# WHAT YOU HAVE TO DO
Please output exactly the lines from the one containing "The height and" through the end of the records below, leaving out any pictures.

Records from a data collection

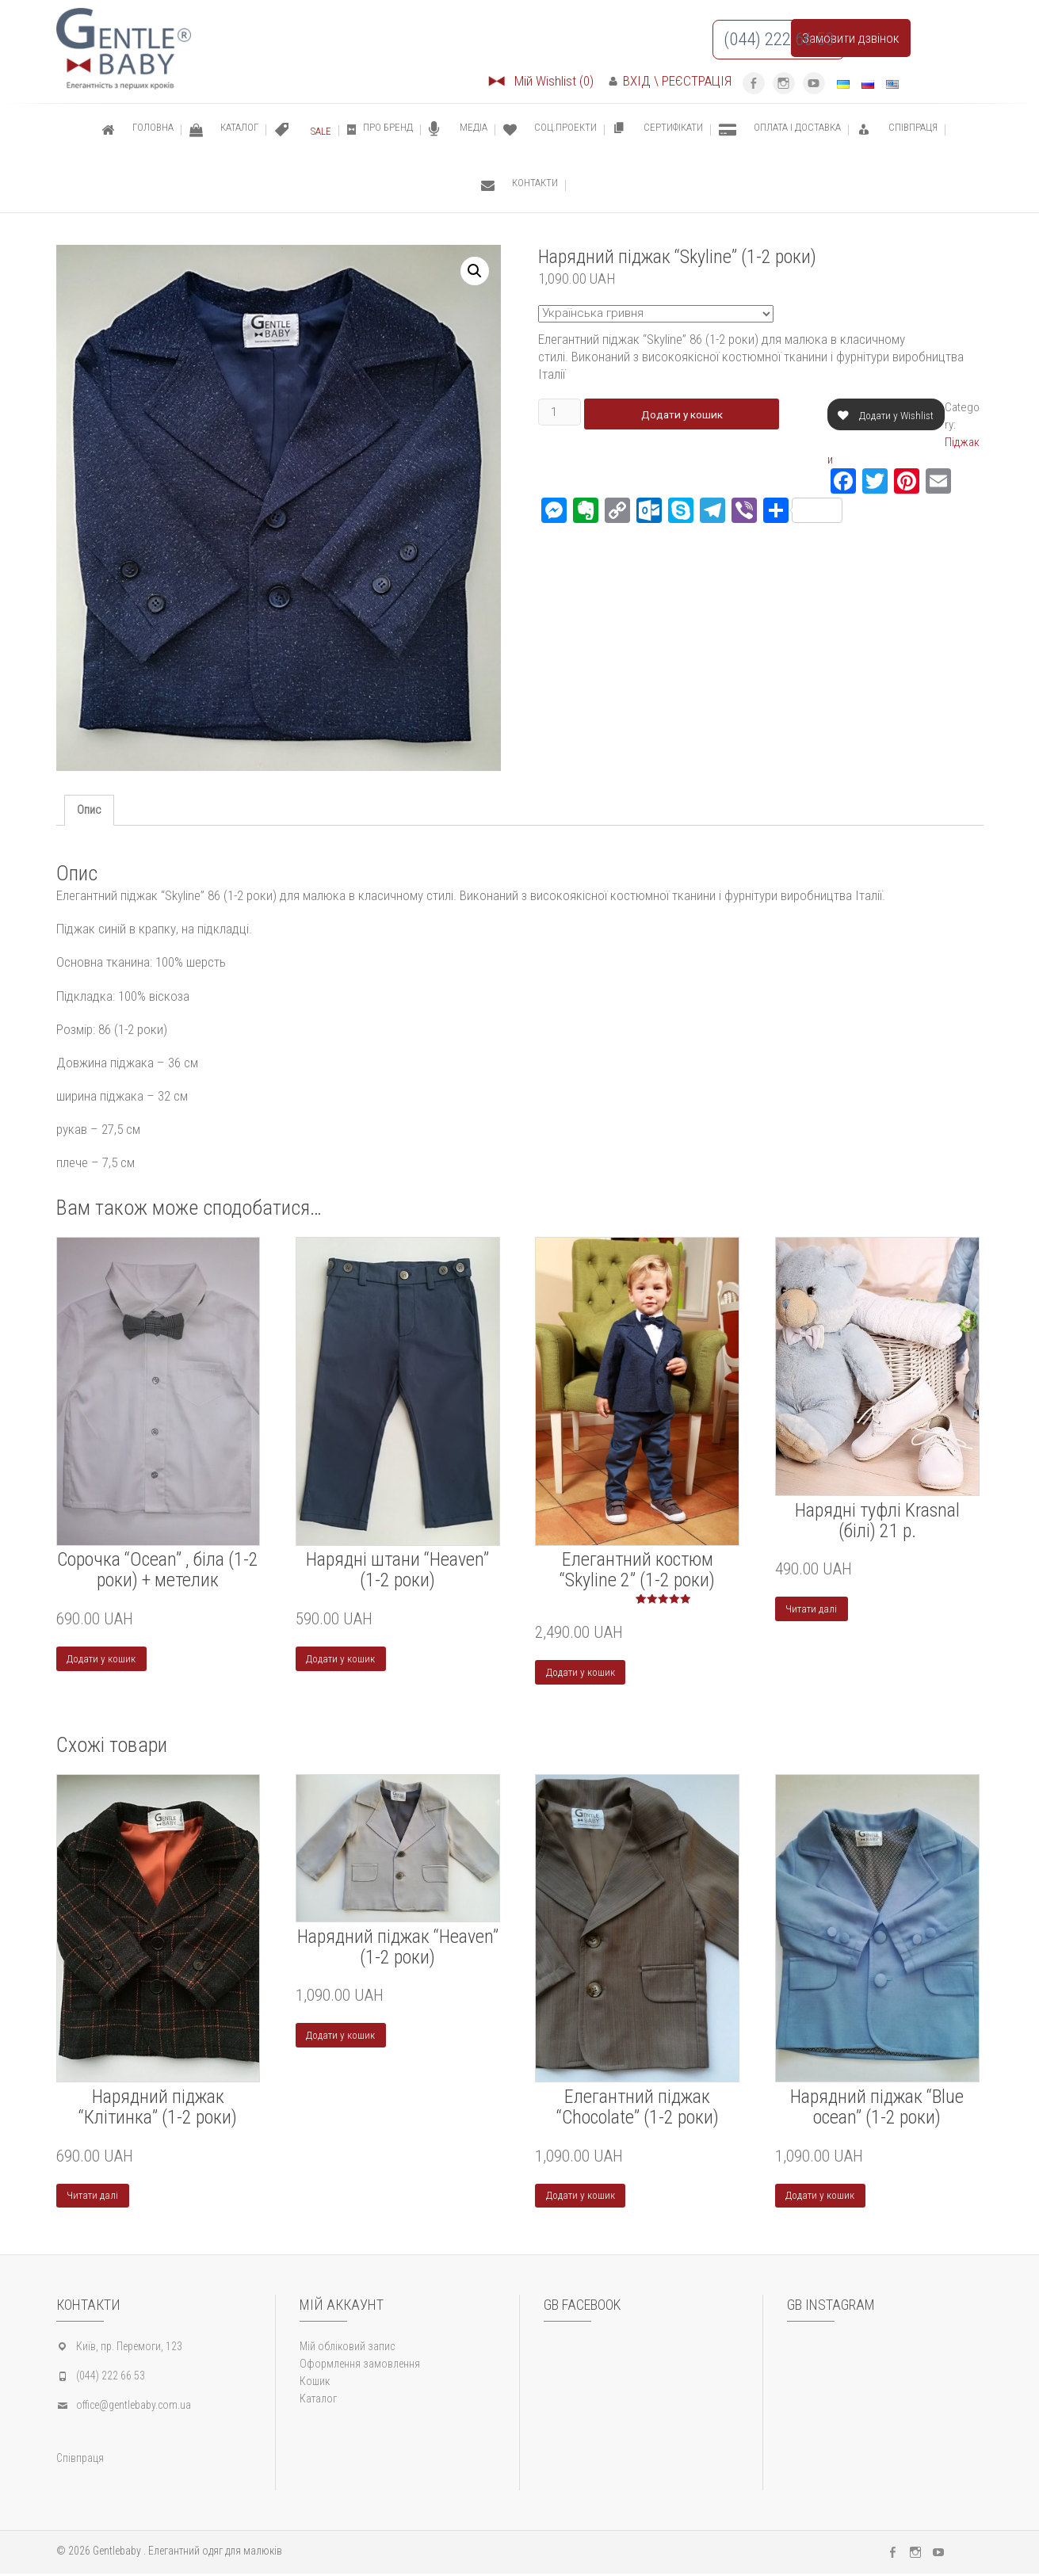 Image resolution: width=1039 pixels, height=2576 pixels. Describe the element at coordinates (581, 2197) in the screenshot. I see `Додати у кошик [Додайте “Елегантний піджак “Chocolate” (1-2 роки)” до кошика]` at that location.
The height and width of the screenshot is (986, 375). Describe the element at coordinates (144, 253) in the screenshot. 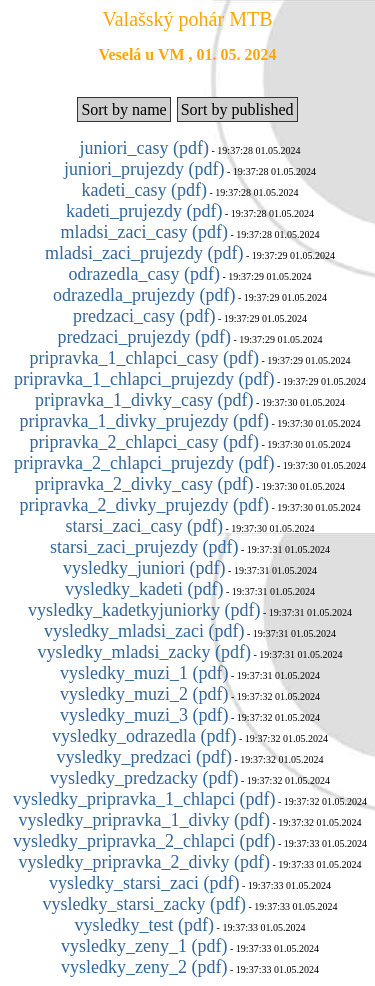

I see `mladsi_zaci_prujezdy (pdf)` at that location.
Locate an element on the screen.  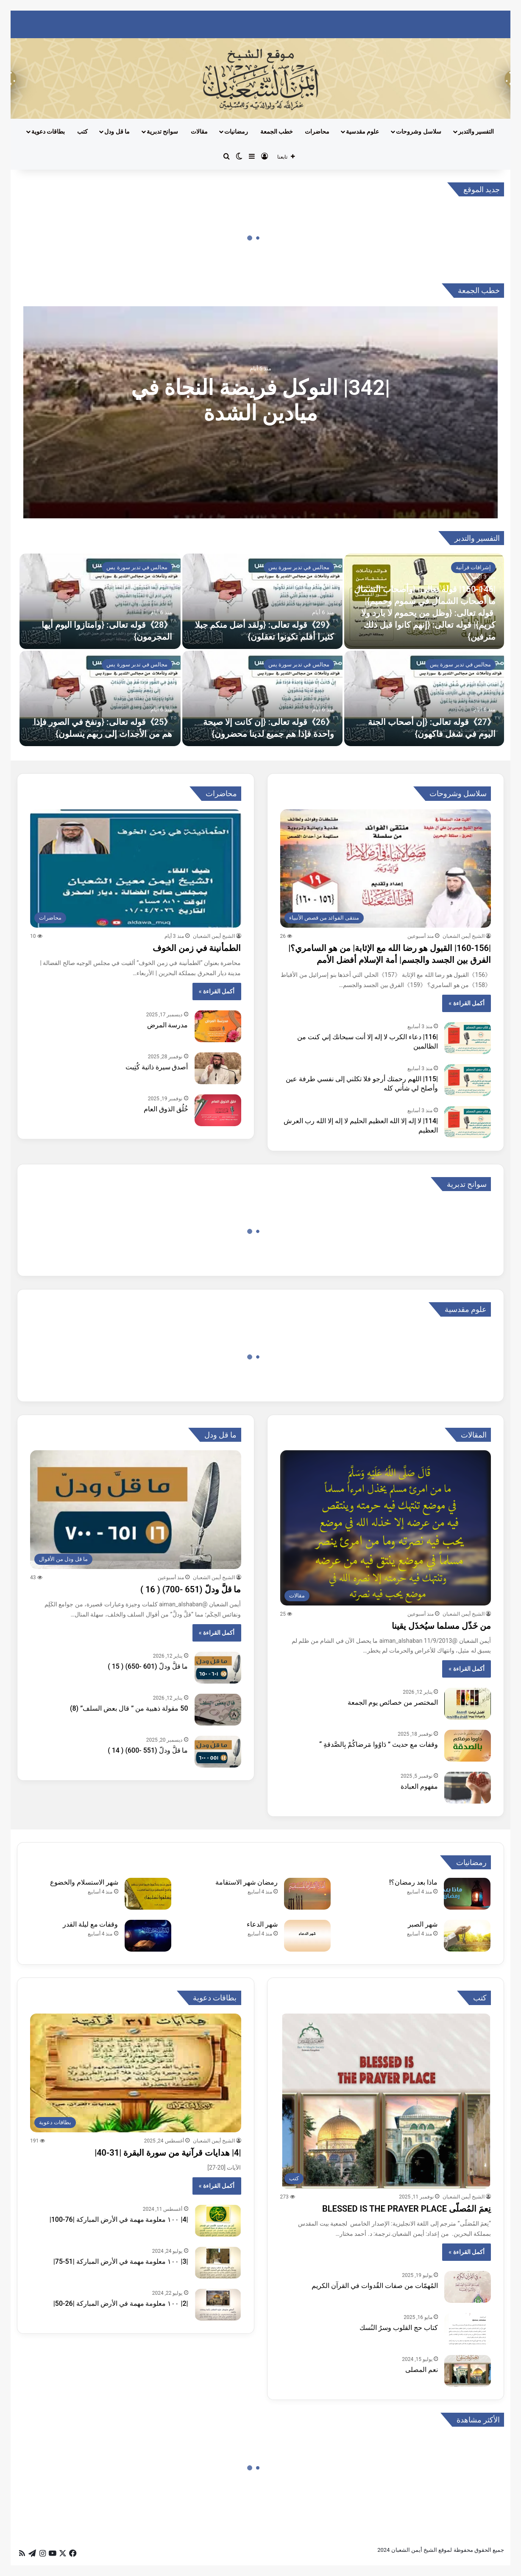
[|160-156| القبول هو رضا الله مع الإثابة| من هو السامري؟| الفرق بين الجسد والجسم| أمة الإسلام أفضل الأمم] is located at coordinates (385, 868).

# RESULT OF THE TASK
The height and width of the screenshot is (986, 375). Describe the element at coordinates (144, 253) in the screenshot. 

I see `mladsi_zaci_prujezdy (pdf)` at that location.
Locate an element on the screen.  
[|160-156| القبول هو رضا الله مع الإثابة| من هو السامري؟| الفرق بين الجسد والجسم| أمة الإسلام أفضل الأمم] is located at coordinates (385, 868).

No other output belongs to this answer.